### Data excerpts
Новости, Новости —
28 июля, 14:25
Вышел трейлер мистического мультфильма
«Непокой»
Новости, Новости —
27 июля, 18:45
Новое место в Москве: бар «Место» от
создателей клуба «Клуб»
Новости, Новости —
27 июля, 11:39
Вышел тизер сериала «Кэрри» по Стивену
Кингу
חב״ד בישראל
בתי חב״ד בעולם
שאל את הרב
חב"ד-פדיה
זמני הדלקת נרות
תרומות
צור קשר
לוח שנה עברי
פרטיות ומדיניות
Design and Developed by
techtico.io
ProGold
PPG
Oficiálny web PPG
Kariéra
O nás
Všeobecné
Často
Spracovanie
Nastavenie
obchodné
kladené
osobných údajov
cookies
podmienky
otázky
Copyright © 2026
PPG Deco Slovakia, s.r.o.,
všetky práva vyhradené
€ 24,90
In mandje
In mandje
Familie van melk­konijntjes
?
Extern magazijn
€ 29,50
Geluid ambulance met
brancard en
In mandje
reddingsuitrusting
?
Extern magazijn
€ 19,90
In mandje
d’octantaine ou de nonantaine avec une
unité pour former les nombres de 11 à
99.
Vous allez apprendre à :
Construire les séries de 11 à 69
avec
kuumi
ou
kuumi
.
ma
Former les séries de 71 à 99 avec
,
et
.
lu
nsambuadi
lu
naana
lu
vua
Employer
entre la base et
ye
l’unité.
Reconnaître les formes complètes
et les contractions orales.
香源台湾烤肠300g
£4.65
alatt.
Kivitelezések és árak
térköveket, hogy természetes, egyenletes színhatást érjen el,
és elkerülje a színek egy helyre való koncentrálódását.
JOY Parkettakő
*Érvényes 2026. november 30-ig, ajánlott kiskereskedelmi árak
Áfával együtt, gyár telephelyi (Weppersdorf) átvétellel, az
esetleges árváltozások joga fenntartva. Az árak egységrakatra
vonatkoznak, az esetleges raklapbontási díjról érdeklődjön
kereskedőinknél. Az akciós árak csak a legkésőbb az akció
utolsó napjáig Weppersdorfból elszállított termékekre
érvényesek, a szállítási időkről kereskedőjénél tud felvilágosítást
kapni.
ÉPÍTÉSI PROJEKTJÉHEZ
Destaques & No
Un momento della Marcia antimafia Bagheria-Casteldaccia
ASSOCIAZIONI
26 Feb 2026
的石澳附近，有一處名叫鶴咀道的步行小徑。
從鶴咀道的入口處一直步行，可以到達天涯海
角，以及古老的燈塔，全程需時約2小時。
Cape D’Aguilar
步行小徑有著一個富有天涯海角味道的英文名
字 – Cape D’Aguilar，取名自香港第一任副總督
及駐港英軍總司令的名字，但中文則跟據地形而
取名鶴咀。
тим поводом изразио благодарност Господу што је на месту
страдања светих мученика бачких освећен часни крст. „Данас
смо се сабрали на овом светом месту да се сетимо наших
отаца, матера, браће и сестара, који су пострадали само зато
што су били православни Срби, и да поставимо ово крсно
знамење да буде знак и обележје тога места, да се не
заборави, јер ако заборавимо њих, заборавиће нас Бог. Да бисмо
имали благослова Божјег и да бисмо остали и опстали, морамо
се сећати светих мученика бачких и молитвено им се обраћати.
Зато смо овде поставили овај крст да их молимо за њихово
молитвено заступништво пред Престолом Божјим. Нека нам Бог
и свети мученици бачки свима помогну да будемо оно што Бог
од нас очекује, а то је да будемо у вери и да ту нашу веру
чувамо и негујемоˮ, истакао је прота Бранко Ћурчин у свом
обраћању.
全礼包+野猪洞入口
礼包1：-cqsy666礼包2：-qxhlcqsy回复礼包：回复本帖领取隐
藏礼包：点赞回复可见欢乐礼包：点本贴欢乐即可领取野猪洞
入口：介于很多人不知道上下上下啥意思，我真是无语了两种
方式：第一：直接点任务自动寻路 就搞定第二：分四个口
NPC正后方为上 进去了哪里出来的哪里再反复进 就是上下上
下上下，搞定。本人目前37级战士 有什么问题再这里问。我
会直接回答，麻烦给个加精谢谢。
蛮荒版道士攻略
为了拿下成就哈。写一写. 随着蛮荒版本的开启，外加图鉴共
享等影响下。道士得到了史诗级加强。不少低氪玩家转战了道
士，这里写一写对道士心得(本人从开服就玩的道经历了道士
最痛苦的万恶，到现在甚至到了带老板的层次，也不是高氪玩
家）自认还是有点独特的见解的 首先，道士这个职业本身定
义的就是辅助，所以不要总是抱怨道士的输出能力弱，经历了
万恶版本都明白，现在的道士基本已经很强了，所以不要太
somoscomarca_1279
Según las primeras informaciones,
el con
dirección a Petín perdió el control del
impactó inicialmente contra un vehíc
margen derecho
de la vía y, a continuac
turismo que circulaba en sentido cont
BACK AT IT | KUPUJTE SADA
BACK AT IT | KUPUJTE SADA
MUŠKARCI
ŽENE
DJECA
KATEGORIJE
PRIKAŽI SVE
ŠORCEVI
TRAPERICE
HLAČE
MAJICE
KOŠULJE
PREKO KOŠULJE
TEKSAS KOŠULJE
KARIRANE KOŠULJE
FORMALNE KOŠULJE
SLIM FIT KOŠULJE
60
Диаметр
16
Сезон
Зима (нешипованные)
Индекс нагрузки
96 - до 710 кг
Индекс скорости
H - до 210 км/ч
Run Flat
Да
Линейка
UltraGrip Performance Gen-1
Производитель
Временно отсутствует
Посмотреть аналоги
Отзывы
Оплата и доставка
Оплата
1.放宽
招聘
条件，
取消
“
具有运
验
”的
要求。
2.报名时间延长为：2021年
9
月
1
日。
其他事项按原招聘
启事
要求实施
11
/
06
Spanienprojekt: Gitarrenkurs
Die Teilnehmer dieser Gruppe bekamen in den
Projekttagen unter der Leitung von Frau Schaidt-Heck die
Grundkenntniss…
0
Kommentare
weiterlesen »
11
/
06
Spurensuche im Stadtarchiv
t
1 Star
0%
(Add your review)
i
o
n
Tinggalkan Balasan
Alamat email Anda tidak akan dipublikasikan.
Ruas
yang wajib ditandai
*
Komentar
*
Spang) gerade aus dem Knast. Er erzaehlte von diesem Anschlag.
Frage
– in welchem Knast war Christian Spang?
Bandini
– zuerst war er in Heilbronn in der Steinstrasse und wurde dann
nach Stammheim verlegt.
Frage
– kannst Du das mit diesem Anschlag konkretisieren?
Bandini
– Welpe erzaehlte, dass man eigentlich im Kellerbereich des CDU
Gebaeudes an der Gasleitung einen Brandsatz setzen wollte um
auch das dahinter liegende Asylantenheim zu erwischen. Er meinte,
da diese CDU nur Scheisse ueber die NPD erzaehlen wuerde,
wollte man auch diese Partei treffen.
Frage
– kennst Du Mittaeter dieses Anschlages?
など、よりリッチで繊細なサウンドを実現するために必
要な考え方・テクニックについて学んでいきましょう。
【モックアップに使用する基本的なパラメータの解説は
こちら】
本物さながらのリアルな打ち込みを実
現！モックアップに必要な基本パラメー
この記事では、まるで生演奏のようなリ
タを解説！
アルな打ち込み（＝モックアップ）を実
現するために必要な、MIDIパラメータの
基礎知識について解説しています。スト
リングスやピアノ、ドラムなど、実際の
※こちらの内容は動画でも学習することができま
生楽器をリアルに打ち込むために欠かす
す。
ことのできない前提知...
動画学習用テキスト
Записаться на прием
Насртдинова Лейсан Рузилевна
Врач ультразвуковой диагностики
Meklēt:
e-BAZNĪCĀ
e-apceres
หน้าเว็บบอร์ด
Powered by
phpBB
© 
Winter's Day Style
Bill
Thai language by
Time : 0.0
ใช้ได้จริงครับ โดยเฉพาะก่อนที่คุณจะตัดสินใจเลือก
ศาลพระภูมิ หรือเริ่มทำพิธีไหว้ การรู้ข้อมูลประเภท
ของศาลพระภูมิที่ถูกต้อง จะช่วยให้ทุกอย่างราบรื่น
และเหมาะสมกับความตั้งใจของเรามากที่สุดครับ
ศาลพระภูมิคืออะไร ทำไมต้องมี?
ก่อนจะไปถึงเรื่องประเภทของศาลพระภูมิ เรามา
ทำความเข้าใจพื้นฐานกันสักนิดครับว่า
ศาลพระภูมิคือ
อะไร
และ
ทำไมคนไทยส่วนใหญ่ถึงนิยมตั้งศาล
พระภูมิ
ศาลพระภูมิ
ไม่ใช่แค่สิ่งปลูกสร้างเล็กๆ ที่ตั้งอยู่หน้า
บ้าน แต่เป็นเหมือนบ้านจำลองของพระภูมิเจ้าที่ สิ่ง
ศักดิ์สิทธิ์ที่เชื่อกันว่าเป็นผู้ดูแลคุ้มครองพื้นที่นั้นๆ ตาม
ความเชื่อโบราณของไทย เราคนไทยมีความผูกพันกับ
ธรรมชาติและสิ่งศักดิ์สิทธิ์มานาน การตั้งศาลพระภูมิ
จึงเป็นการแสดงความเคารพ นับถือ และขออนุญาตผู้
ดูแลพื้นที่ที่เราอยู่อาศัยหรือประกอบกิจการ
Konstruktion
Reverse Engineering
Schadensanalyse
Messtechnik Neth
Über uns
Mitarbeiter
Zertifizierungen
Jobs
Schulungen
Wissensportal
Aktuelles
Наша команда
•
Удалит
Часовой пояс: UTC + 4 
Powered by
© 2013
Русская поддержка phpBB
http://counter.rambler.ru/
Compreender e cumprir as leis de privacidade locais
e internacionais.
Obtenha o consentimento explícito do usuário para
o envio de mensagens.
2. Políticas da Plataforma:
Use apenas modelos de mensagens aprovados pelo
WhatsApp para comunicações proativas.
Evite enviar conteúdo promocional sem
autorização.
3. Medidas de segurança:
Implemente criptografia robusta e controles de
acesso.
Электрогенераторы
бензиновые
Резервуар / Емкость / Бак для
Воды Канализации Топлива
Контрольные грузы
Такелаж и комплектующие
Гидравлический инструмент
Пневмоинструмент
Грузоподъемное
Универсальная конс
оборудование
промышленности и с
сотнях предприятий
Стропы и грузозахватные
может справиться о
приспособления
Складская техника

### Activity
Please reproduce, exactly as they appear above, the lines from the line containing "2. Políticas da" up to and including the line containing "Такелаж и комплектующие".

### Answer space
2. Políticas da Plataforma:
Use apenas modelos de mensagens aprovados pelo
WhatsApp para comunicações proativas.
Evite enviar conteúdo promocional sem
autorização.
3. Medidas de segurança:
Implemente criptografia robusta e controles de
acesso.
Электрогенераторы
бензиновые
Резервуар / Емкость / Бак для
Воды Канализации Топлива
Контрольные грузы
Такелаж и комплектующие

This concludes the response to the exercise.